-- Data for this exercise follows --
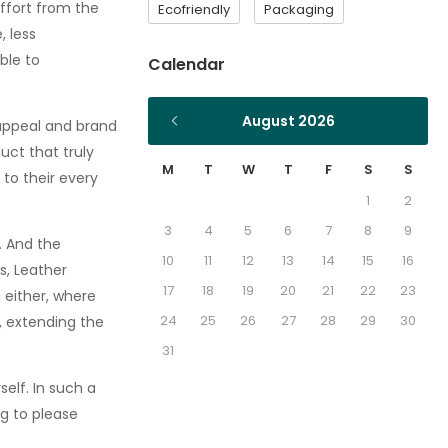
effort from the
Ecofriendly
Packaging
 less
ble to
Calendar
August 2026
 appeal and brand
ct that truly
M
T
W
T
F
S
S
 to their every
1
2
3
4
5
6
7
8
9
. And the
10
11
12
13
14
15
16
s, Leather
17
18
19
20
21
22
23
 either, where
24
25
26
27
28
29
30
, extending the
31
elf. In such a
ng to please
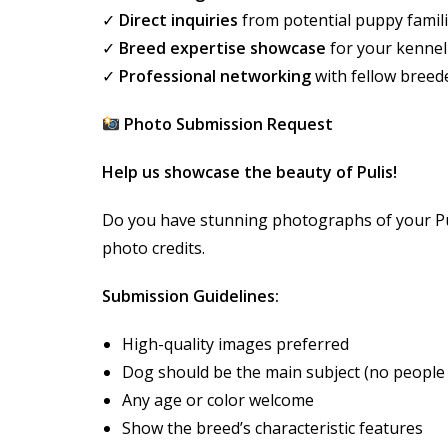
✓
Direct inquiries
from potential puppy famil
✓
Breed expertise showcase
for your kennel
✓
Professional networking
with fellow breed
Photo Submission Request
Help us showcase the beauty of Pulis!
Do you have stunning photographs of your Pul
photo credits.
Submission Guidelines:
High-quality images preferred
Dog should be the main subject (no people
Any age or color welcome
Show the breed’s characteristic features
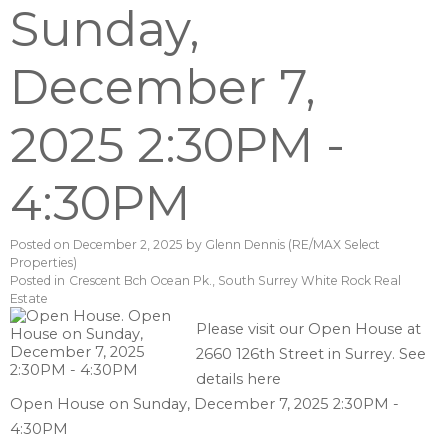
Sunday,
December 7,
2025 2:30PM -
4:30PM
Posted on
December 2, 2025
by
Glenn Dennis (RE/MAX Select
Properties)
Posted in
Crescent Bch Ocean Pk., South Surrey White Rock Real
Estate
Please visit our Open House at
2660 126th Street in Surrey.
See
details here
Open House on Sunday, December 7, 2025 2:30PM -
4:30PM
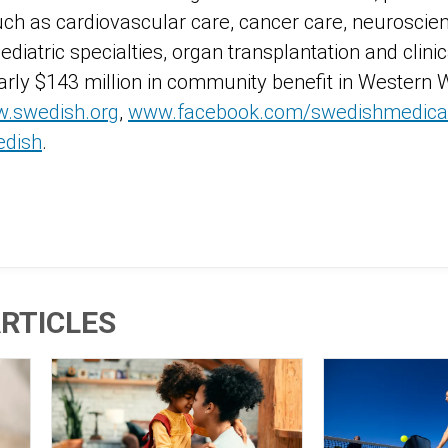
uch as cardiovascular care, cancer care, neuroscien
pediatric specialties, organ transplantation and clini
rly $143 million in community benefit in Western
.swedish.org
,
www.facebook.com/swedishmedical
edish
.
RTICLES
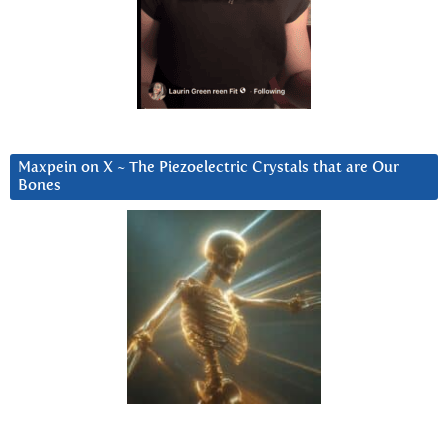
Maxpein on X ~ The Piezoelectric Crystals that are Our
Bones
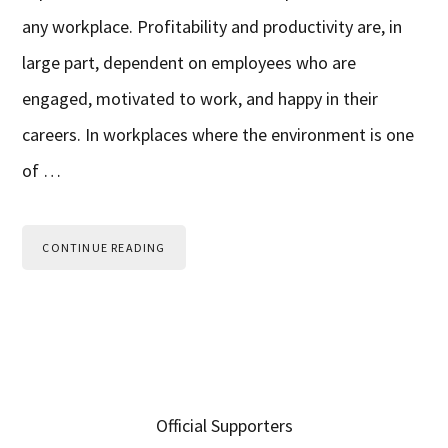
any workplace. Profitability and productivity are, in
large part, dependent on employees who are
engaged, motivated to work, and happy in their
careers. In workplaces where the environment is one
of …
CONTINUE READING
Primary
Official Supporters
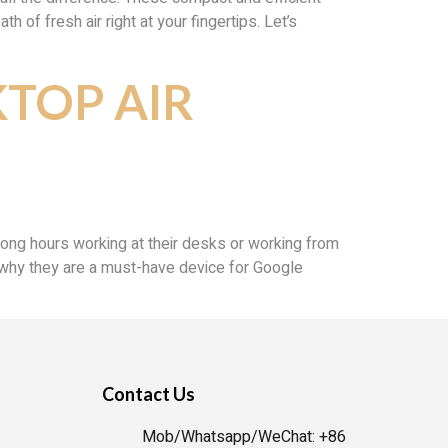
 of fresh air right at your fingertips. Let’s
KTOP AIR
 long hours working at their desks or working from
and why they are a must-have device for Google
Contact Us
Mob/Whatsapp/WeChat: +86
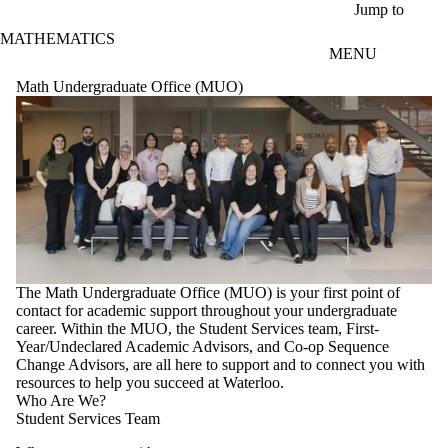
Skip to main content
Jump to
MATHEMATICS
MENU
Math Undergraduate Office (MUO)
The Math Undergraduate Office (MUO) is your first point of
contact for academic support throughout your undergraduate
career. Within the MUO, the Student Services team, First-
Year/Undeclared Academic Advisors, and Co-op Sequence
Change Advisors, are all here to support and to connect you with
resources to help you succeed at Waterloo.
Who Are We?
Student Services Team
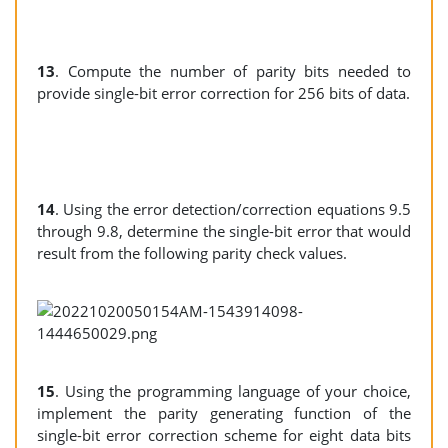
13
. Compute the number of parity bits needed to
provide single-bit error correction for 256 bits of data.
14
. Using the error detection/correction equations 9.5
through 9.8, determine the single-bit error that would
result from the following parity check values.
15
. Using the programming language of your choice,
implement the parity generating function of the
single-bit error correction scheme for eight data bits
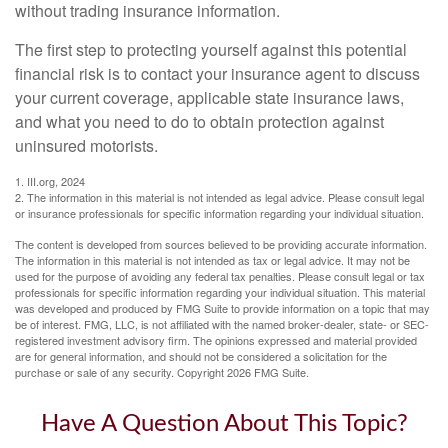
without trading insurance information.
The first step to protecting yourself against this potential
financial risk is to contact your insurance agent to discuss
your current coverage, applicable state insurance laws,
and what you need to do to obtain protection against
uninsured motorists.
1. III.org, 2024
2. The information in this material is not intended as legal advice. Please consult legal
or insurance professionals for specific information regarding your individual situation.
The content is developed from sources believed to be providing accurate information.
The information in this material is not intended as tax or legal advice. It may not be
used for the purpose of avoiding any federal tax penalties. Please consult legal or tax
professionals for specific information regarding your individual situation. This material
was developed and produced by FMG Suite to provide information on a topic that may
be of interest. FMG, LLC, is not affiliated with the named broker-dealer, state- or SEC-
registered investment advisory firm. The opinions expressed and material provided
are for general information, and should not be considered a solicitation for the
purchase or sale of any security. Copyright
2026 FMG Suite.
Have A Question About This Topic?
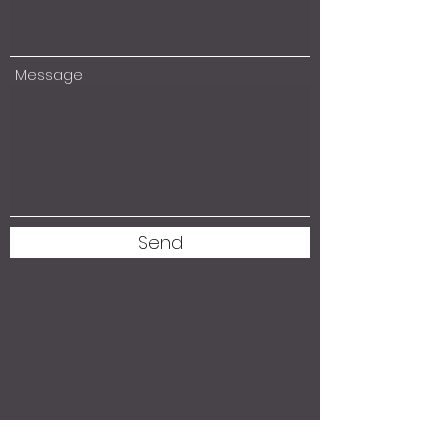
Message
Send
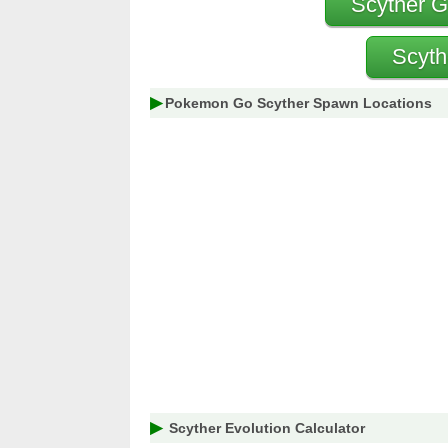
Scyther G
Scyth
Pokemon Go Scyther Spawn Locations
Scyther Evolution Calculator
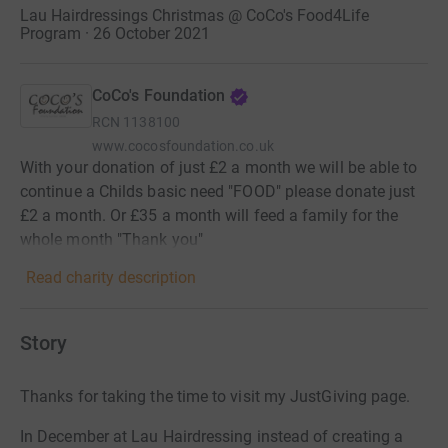
Lau Hairdressings Christmas @ CoCo's Food4Life
Program · 26 October 2021
CoCo's Foundation
RCN
1138100
www.cocosfoundation.co.uk
With your donation of just £2 a month we will be able to
continue a Childs basic need "FOOD" please donate just
£2 a month. Or £35 a month will feed a family for the
whole month "Thank you"
Read charity description
Story
Thanks for taking the time to visit my JustGiving page.
In December at Lau Hairdressing instead of creating a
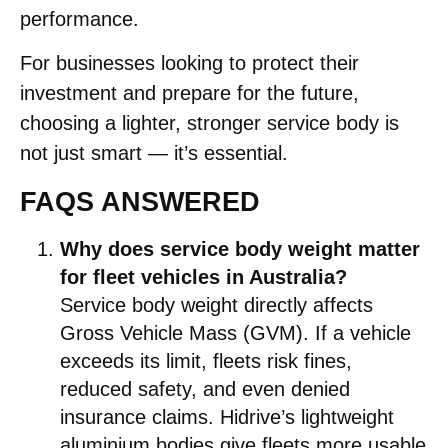
performance.
For businesses looking to protect their
investment and prepare for the future,
choosing a lighter, stronger service body is
not just smart — it’s essential.
FAQS ANSWERED
Why does service body weight matter
for fleet vehicles in Australia?
Service body weight directly affects
Gross Vehicle Mass (GVM). If a vehicle
exceeds its limit, fleets risk fines,
reduced safety, and even denied
insurance claims. Hidrive’s lightweight
aluminium bodies give fleets more usable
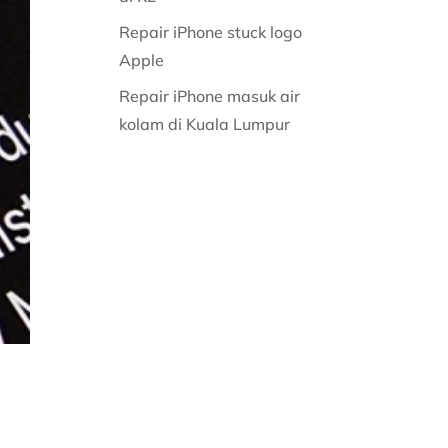
Repair iPhone stuck logo
Apple
Repair iPhone masuk air
kolam di Kuala Lumpur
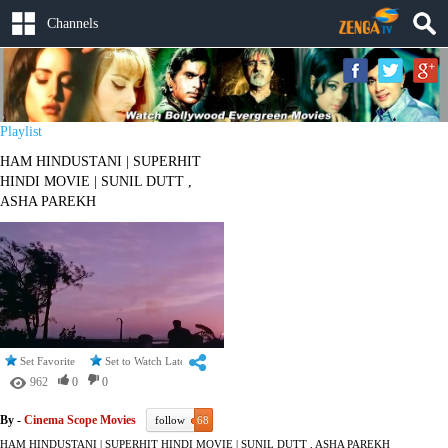
Channels
Playlist
HAM HINDUSTANI | SUPERHIT
HINDI MOVIE | SUNIL DUTT ,
ASHA PAREKH
Set Favorite
Set to Watch Later
962
0
0
By -
Cinema Scope Movies
follow
68
HAM HINDUSTANI | SUPERHIT HINDI MOVIE | SUNIL DUTT , ASHA PAREKH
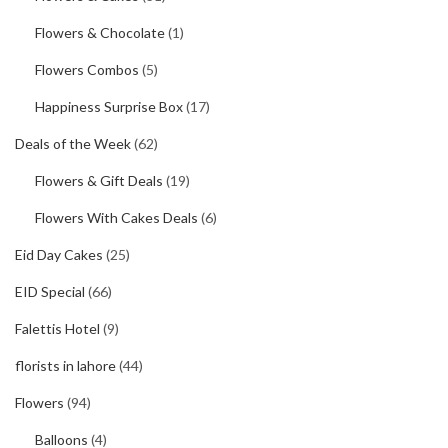
Flowers & Chocolate
(1)
Flowers Combos
(5)
Happiness Surprise Box
(17)
Deals of the Week
(62)
Flowers & Gift Deals
(19)
Flowers With Cakes Deals
(6)
Eid Day Cakes
(25)
EID Special
(66)
Falettis Hotel
(9)
florists in lahore
(44)
Flowers
(94)
Balloons
(4)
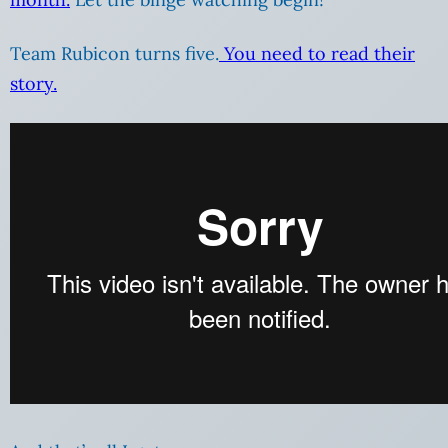
Team Rubicon turns five.
You need to read their
story.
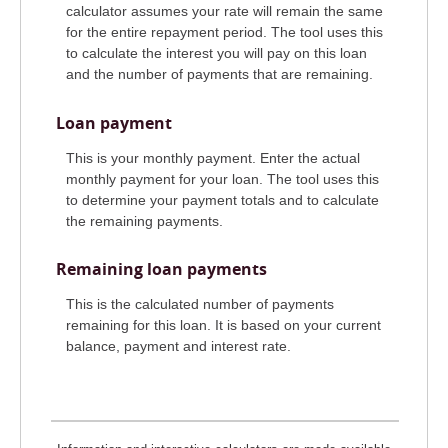
calculator assumes your rate will remain the same
for the entire repayment period. The tool uses this
to calculate the interest you will pay on this loan
and the number of payments that are remaining.
Loan payment
This is your monthly payment. Enter the actual
monthly payment for your loan. The tool uses this
to determine your payment totals and to calculate
the remaining payments.
Remaining loan payments
This is the calculated number of payments
remaining for this loan. It is based on your current
balance, payment and interest rate.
-- Data for this exercise concluded --
Since the pictures are not part of the copy, please transcribe only the lines above from the one with "Skip to main content" through the one with "detection/correction equations 9.5", exactly and with both ends.

Skip to main content
Jump to
MATHEMATICS
MENU
Math Undergraduate Office (MUO)
The Math Undergraduate Office (MUO) is your first point of
contact for academic support throughout your undergraduate
career. Within the MUO, the Student Services team, First-
Year/Undeclared Academic Advisors, and Co-op Sequence
Change Advisors, are all here to support and to connect you with
resources to help you succeed at Waterloo.
Who Are We?
Student Services Team
13
. Compute the number of parity bits needed to
provide single-bit error correction for 256 bits of data.
14
. Using the error detection/correction equations 9.5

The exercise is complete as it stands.